Set down each line of the data below exactly as it stands, dropping the pictures.

---------- INFORMATION PROVIDED

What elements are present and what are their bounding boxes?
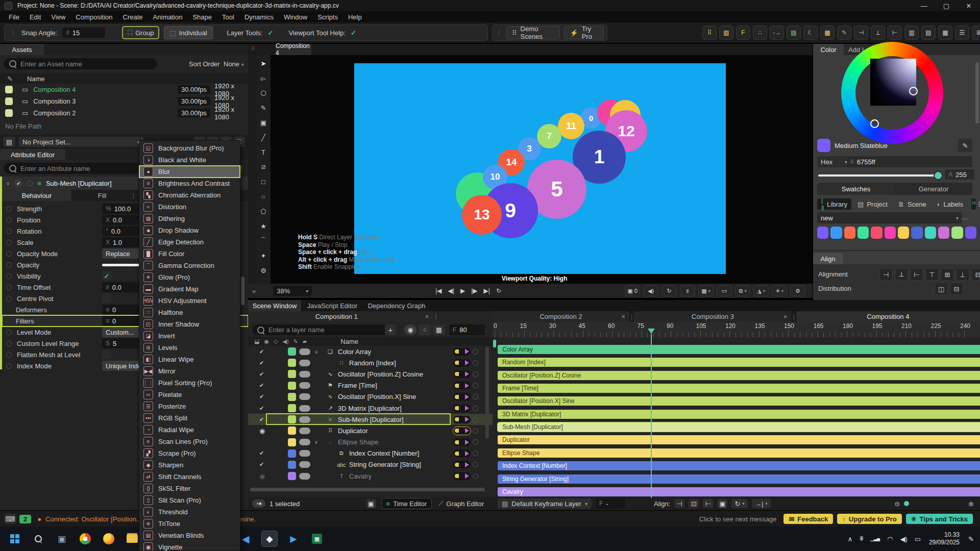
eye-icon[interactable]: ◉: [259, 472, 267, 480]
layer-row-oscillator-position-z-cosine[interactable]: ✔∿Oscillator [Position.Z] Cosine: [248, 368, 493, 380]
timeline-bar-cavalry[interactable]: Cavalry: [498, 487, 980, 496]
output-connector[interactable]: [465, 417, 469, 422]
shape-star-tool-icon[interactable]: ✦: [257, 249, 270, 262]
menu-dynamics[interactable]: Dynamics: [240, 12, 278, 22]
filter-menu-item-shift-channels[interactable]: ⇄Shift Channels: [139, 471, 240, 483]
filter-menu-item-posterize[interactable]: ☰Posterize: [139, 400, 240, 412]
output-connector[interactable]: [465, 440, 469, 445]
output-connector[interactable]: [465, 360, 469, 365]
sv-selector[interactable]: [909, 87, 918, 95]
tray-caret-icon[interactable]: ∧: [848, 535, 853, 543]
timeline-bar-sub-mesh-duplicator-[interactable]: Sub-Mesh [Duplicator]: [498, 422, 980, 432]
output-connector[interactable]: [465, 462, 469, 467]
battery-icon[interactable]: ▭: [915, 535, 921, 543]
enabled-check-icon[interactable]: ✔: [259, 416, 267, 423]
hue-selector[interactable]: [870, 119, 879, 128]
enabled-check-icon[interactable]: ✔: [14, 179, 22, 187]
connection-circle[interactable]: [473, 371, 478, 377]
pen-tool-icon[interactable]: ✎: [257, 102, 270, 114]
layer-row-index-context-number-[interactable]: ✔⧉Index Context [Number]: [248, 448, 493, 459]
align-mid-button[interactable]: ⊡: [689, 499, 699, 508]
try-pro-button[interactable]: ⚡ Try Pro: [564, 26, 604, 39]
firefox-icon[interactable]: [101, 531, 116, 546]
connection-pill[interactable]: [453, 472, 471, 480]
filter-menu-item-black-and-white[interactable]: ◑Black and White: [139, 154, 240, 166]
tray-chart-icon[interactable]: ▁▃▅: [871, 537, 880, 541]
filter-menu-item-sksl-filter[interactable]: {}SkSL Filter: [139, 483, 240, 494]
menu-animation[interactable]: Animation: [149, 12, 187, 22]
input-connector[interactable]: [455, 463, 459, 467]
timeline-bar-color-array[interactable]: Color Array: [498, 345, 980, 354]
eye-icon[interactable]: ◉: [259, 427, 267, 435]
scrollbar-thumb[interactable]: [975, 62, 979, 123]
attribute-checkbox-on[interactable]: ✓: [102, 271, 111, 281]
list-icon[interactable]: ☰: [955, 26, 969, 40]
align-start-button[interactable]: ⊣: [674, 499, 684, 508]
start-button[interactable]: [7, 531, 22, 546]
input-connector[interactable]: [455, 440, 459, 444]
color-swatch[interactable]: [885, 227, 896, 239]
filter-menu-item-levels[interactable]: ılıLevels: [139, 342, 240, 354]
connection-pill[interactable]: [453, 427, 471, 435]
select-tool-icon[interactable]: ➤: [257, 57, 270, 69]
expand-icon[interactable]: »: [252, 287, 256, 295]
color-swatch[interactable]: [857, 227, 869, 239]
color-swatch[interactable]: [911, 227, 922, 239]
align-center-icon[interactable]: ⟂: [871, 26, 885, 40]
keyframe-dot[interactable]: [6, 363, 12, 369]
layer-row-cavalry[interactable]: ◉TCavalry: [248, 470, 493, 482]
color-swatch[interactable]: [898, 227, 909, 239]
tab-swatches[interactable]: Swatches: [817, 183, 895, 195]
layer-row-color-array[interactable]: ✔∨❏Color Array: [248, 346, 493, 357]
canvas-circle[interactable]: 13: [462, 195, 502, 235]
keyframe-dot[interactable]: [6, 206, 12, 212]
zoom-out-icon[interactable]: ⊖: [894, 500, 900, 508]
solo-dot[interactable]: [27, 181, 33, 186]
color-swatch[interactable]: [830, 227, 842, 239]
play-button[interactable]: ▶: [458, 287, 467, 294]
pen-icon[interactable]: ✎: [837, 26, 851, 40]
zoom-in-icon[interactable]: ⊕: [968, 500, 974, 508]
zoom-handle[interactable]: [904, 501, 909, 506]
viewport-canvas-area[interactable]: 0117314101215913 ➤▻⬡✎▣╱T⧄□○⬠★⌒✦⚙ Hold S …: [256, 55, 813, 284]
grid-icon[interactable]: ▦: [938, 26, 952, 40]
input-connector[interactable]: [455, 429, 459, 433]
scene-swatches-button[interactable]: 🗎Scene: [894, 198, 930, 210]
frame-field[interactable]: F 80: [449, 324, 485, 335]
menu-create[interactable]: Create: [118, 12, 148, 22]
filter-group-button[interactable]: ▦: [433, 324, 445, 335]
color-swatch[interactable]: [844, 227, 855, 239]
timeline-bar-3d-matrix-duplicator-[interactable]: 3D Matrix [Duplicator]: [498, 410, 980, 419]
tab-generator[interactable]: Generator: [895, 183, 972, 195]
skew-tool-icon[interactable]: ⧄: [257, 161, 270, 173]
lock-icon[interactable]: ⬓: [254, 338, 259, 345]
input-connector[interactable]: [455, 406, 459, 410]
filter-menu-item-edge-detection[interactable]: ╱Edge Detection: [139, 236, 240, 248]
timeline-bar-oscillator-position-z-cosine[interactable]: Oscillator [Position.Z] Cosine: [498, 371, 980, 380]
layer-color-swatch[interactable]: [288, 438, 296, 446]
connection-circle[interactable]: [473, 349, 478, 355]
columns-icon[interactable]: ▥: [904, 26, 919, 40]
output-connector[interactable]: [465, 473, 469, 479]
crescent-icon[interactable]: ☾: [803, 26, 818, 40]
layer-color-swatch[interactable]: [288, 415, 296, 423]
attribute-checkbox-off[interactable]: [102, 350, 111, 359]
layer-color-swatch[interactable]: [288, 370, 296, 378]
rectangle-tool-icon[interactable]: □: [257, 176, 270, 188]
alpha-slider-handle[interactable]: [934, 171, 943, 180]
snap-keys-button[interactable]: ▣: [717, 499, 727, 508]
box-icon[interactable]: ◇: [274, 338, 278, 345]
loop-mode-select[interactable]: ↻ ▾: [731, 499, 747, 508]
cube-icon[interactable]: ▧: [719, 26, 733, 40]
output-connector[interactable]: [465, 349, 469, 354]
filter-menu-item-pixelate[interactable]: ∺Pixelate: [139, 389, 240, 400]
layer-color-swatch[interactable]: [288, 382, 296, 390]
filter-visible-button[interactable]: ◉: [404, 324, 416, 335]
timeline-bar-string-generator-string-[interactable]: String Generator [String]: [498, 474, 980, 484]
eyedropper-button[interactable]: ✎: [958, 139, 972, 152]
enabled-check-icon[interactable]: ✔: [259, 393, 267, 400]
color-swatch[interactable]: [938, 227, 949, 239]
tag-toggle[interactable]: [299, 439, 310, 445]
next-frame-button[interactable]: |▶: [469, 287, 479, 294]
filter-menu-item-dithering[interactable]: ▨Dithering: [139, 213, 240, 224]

--------------------

__ANSWER__.
What elements are present and what are their bounding boxes?
eye-icon[interactable]: ◉: [259, 472, 267, 480]
layer-row-oscillator-position-z-cosine[interactable]: ✔∿Oscillator [Position.Z] Cosine: [248, 368, 493, 380]
timeline-bar-cavalry[interactable]: Cavalry: [498, 487, 980, 496]
output-connector[interactable]: [465, 417, 469, 422]
shape-star-tool-icon[interactable]: ✦: [257, 249, 270, 262]
menu-dynamics[interactable]: Dynamics: [240, 12, 278, 22]
filter-menu-item-shift-channels[interactable]: ⇄Shift Channels: [139, 471, 240, 483]
filter-menu-item-posterize[interactable]: ☰Posterize: [139, 400, 240, 412]
output-connector[interactable]: [465, 440, 469, 445]
output-connector[interactable]: [465, 360, 469, 365]
sv-selector[interactable]: [909, 87, 918, 95]
tray-caret-icon[interactable]: ∧: [848, 535, 853, 543]
timeline-bar-sub-mesh-duplicator-[interactable]: Sub-Mesh [Duplicator]: [498, 422, 980, 432]
output-connector[interactable]: [465, 462, 469, 467]
battery-icon[interactable]: ▭: [915, 535, 921, 543]
enabled-check-icon[interactable]: ✔: [259, 416, 267, 423]
hue-selector[interactable]: [870, 119, 879, 128]
enabled-check-icon[interactable]: ✔: [14, 179, 22, 187]
connection-circle[interactable]: [473, 371, 478, 377]
pen-tool-icon[interactable]: ✎: [257, 102, 270, 114]
layer-row-index-context-number-[interactable]: ✔⧉Index Context [Number]: [248, 448, 493, 459]
align-mid-button[interactable]: ⊡: [689, 499, 699, 508]
try-pro-button[interactable]: ⚡ Try Pro: [564, 26, 604, 39]
firefox-icon[interactable]: [101, 531, 116, 546]
connection-pill[interactable]: [453, 472, 471, 480]
filter-menu-item-black-and-white[interactable]: ◑Black and White: [139, 154, 240, 166]
tray-chart-icon[interactable]: ▁▃▅: [871, 537, 880, 541]
filter-menu-item-sksl-filter[interactable]: {}SkSL Filter: [139, 483, 240, 494]
menu-animation[interactable]: Animation: [149, 12, 187, 22]
input-connector[interactable]: [455, 463, 459, 467]
timeline-bar-color-array[interactable]: Color Array: [498, 345, 980, 354]
eye-icon[interactable]: ◉: [259, 427, 267, 435]
scrollbar-thumb[interactable]: [975, 62, 979, 123]
attribute-checkbox-on[interactable]: ✓: [102, 271, 111, 281]
list-icon[interactable]: ☰: [955, 26, 969, 40]
align-start-button[interactable]: ⊣: [674, 499, 684, 508]
start-button[interactable]: [7, 531, 22, 546]
input-connector[interactable]: [455, 440, 459, 444]
color-swatch[interactable]: [885, 227, 896, 239]
filter-menu-item-levels[interactable]: ılıLevels: [139, 342, 240, 354]
connection-pill[interactable]: [453, 427, 471, 435]
select-tool-icon[interactable]: ➤: [257, 57, 270, 69]
expand-icon[interactable]: »: [252, 287, 256, 295]
color-swatch[interactable]: [857, 227, 869, 239]
color-swatch[interactable]: [911, 227, 922, 239]
align-center-icon[interactable]: ⟂: [871, 26, 885, 40]
keyframe-dot[interactable]: [6, 363, 12, 369]
layer-row-cavalry[interactable]: ◉TCavalry: [248, 470, 493, 482]
color-swatch[interactable]: [898, 227, 909, 239]
tab-swatches[interactable]: Swatches: [817, 183, 895, 195]
layer-row-color-array[interactable]: ✔∨❏Color Array: [248, 346, 493, 357]
canvas-circle[interactable]: 13: [462, 195, 502, 235]
keyframe-dot[interactable]: [6, 206, 12, 212]
zoom-out-icon[interactable]: ⊖: [894, 500, 900, 508]
solo-dot[interactable]: [27, 181, 33, 186]
color-swatch[interactable]: [830, 227, 842, 239]
play-button[interactable]: ▶: [458, 287, 467, 294]
pen-icon[interactable]: ✎: [837, 26, 851, 40]
zoom-in-icon[interactable]: ⊕: [968, 500, 974, 508]
zoom-handle[interactable]: [904, 501, 909, 506]
viewport-canvas-area[interactable]: 0117314101215913 ➤▻⬡✎▣╱T⧄□○⬠★⌒✦⚙ Hold S …: [256, 55, 813, 284]
grid-icon[interactable]: ▦: [938, 26, 952, 40]
input-connector[interactable]: [455, 429, 459, 433]
scene-swatches-button[interactable]: 🗎Scene: [894, 198, 930, 210]
frame-field[interactable]: F 80: [449, 324, 485, 335]
menu-create[interactable]: Create: [118, 12, 148, 22]
filter-group-button[interactable]: ▦: [433, 324, 445, 335]
color-swatch[interactable]: [844, 227, 855, 239]
timeline-bar-3d-matrix-duplicator-[interactable]: 3D Matrix [Duplicator]: [498, 410, 980, 419]
tab-generator[interactable]: Generator: [895, 183, 972, 195]
skew-tool-icon[interactable]: ⧄: [257, 161, 270, 173]
lock-icon[interactable]: ⬓: [254, 338, 259, 345]
input-connector[interactable]: [455, 406, 459, 410]
filter-menu-item-edge-detection[interactable]: ╱Edge Detection: [139, 236, 240, 248]
timeline-bar-oscillator-position-z-cosine[interactable]: Oscillator [Position.Z] Cosine: [498, 371, 980, 380]
layer-color-swatch[interactable]: [288, 438, 296, 446]
connection-circle[interactable]: [473, 349, 478, 355]
columns-icon[interactable]: ▥: [904, 26, 919, 40]
output-connector[interactable]: [465, 473, 469, 479]
crescent-icon[interactable]: ☾: [803, 26, 818, 40]
layer-color-swatch[interactable]: [288, 415, 296, 423]
attribute-checkbox-off[interactable]: [102, 350, 111, 359]
layer-color-swatch[interactable]: [288, 370, 296, 378]
rectangle-tool-icon[interactable]: □: [257, 176, 270, 188]
alpha-slider-handle[interactable]: [934, 171, 943, 180]
snap-keys-button[interactable]: ▣: [717, 499, 727, 508]
box-icon[interactable]: ◇: [274, 338, 278, 345]
loop-mode-select[interactable]: ↻ ▾: [731, 499, 747, 508]
cube-icon[interactable]: ▧: [719, 26, 733, 40]
output-connector[interactable]: [465, 349, 469, 354]
filter-menu-item-pixelate[interactable]: ∺Pixelate: [139, 389, 240, 400]
layer-color-swatch[interactable]: [288, 382, 296, 390]
filter-visible-button[interactable]: ◉: [404, 324, 416, 335]
timeline-bar-string-generator-string-[interactable]: String Generator [String]: [498, 474, 980, 484]
eyedropper-button[interactable]: ✎: [958, 139, 972, 152]
enabled-check-icon[interactable]: ✔: [259, 393, 267, 400]
color-swatch[interactable]: [938, 227, 949, 239]
tag-toggle[interactable]: [299, 439, 310, 445]
next-frame-button[interactable]: |▶: [469, 287, 479, 294]
filter-menu-item-dithering[interactable]: ▨Dithering: [139, 213, 240, 224]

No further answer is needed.